A federal judge in Wisconsin vacated Dassey’s conviction in 2016, finding his confession to the crime was coerced and violative of the 5th and 14th Amendments. Video of an interrogation conducted by two police officers, during which time the confession occurred, indicate the officers used aggressive and coercive tactics resulting in Dassey’s gradual acquiescence. The officers repeatedly made false promises to Dassey and insisted that they already had established what occurred during the crime. The vacatur was later upheld by a three-judge panel of the 7th Circuit.
Dassey was a teenager at the time of the confession and also has cognitive disabilities. He is now 27.

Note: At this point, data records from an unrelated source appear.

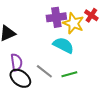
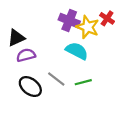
purple cross: (56, 17) -> (69, 21), turned 30
purple semicircle: (16, 62) -> (26, 55), moved, turned -96

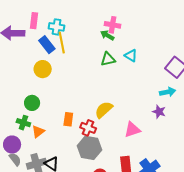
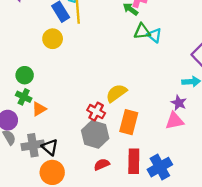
green triangle: (108, 59) -> (142, 31), moved
green circle: (32, 103) -> (25, 75), moved
orange rectangle: (68, 119) -> (129, 122), moved, size x1.5
pink triangle: (132, 130) -> (175, 121), moved

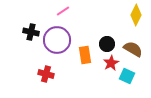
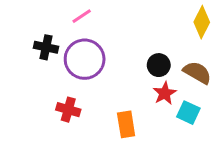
pink line: (63, 11) -> (82, 16), moved
orange rectangle: (85, 55) -> (126, 124), moved

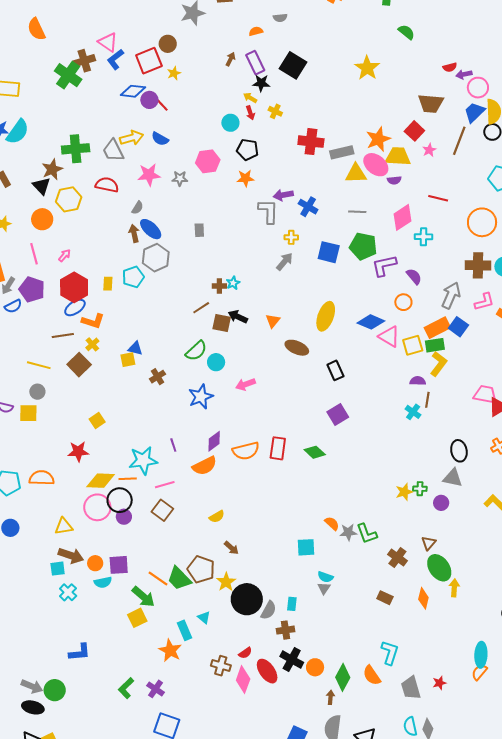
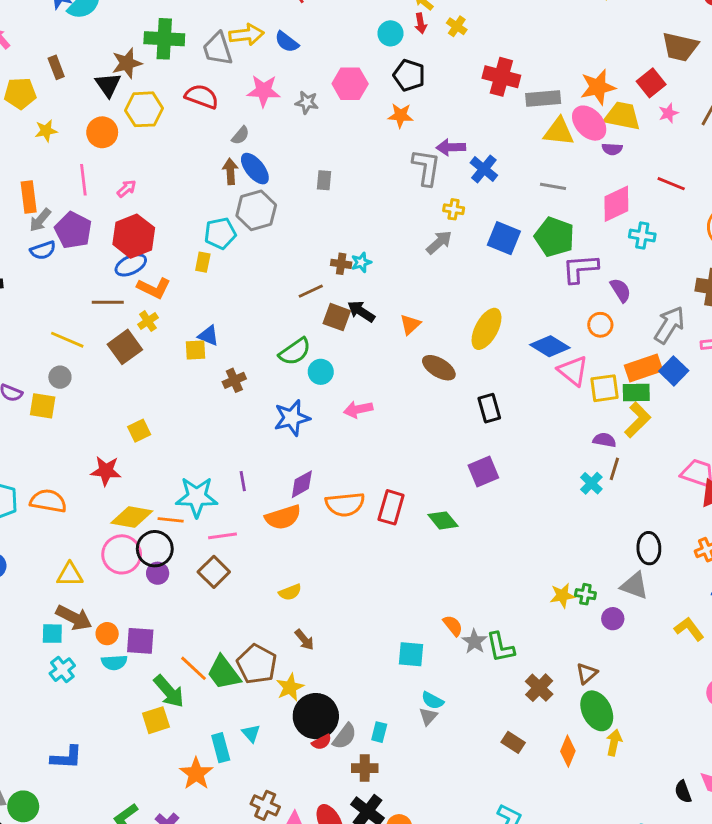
yellow rectangle: (108, 284) -> (203, 262), moved
gray star: (348, 532) -> (474, 641), turned 30
red semicircle: (245, 653) -> (322, 742), moved

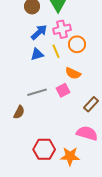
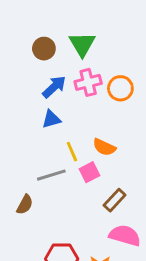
orange circle: (77, 44) -> (120, 88), moved
yellow line: (56, 51) -> (72, 152), moved
brown rectangle: (91, 104) -> (115, 200), moved

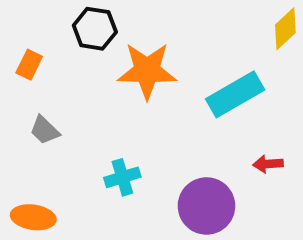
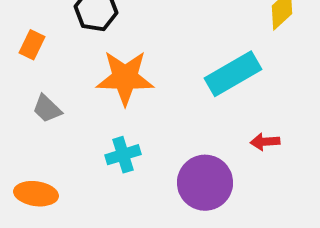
orange star: (147, 71) -> (125, 78), moved

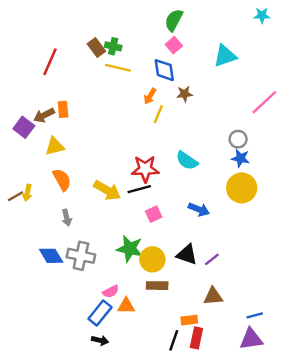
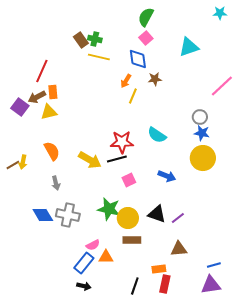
red line: (50, 62) -> (42, 71), moved
yellow triangle: (55, 146) -> (49, 112), moved
black line: (174, 340) -> (135, 286), moved

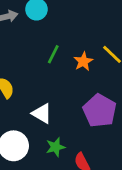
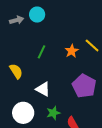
green line: (53, 54) -> (41, 52), moved

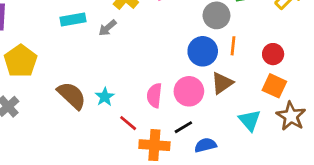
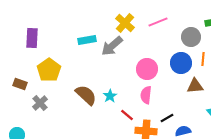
gray arrow: (107, 28) -> (112, 46), size x1.6
brown triangle: (222, 83) -> (195, 86), turned 30
pink circle: (189, 91) -> (147, 69), moved

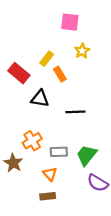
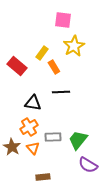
yellow star: (82, 51) -> (74, 46), size x1.5
black triangle: (40, 99) -> (33, 103), moved
black line: (75, 112) -> (61, 92), moved
orange triangle: (50, 174) -> (33, 148), moved

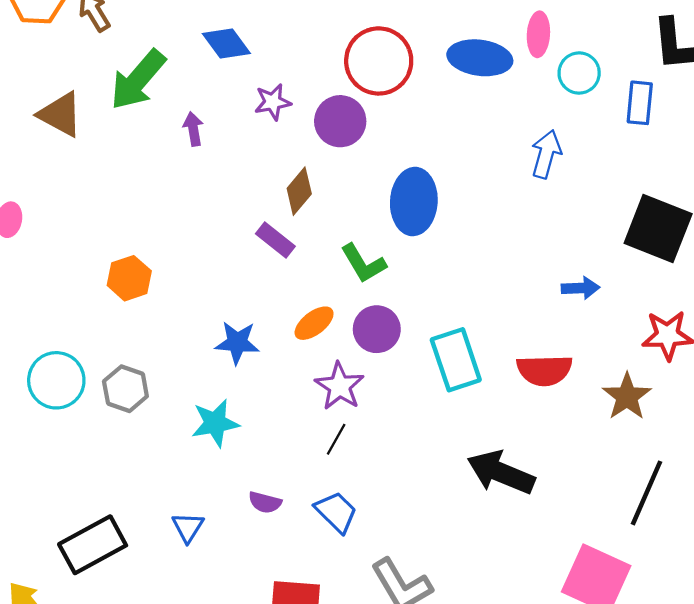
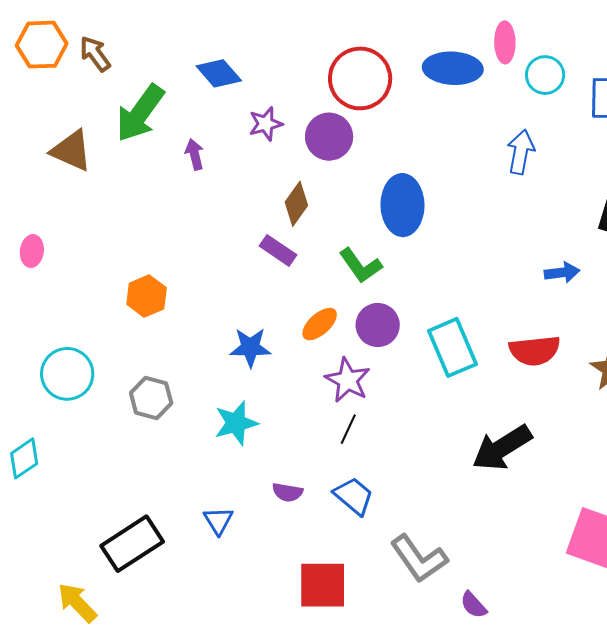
cyan circle: (56, 380) -> (67, 374), moved
black arrow: (501, 472) -> (502, 448), turned -50

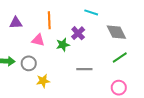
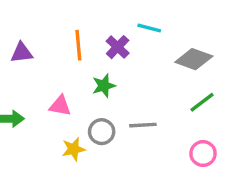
gray diamond: (116, 32) -> (194, 59), turned -40
purple cross: (78, 33) -> (118, 47), moved
pink triangle: (38, 40) -> (60, 106), moved
gray circle: (29, 63) -> (102, 132), moved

Wisconsin secured a rare en banc appeal after the three-judge panel sided with Dassey. En banc review refers to a case which is heard by every judge on a federal appeals court. It is generally reserved for cases implicating legal issues of the highest importance. In this instance, all 12 judges of the 7th Circuit will participate in Tuesday’s hearing.
Prosecutors say review is essential because the tactics used by police during the Dassey interview are common to many interrogations. Should the court find these methods unconstitutional, law enforcement says they would have to substantively revise interrogatory techniques while many other inmates could appeal their convictions.
Should Dassey prevail, the state could make a last-ditch appeal to the U.S. Supreme Court. Given the high likelihood that the justices would decline review, the Wisconsin attorney general would then have to decide whether to release Dassey or retry him.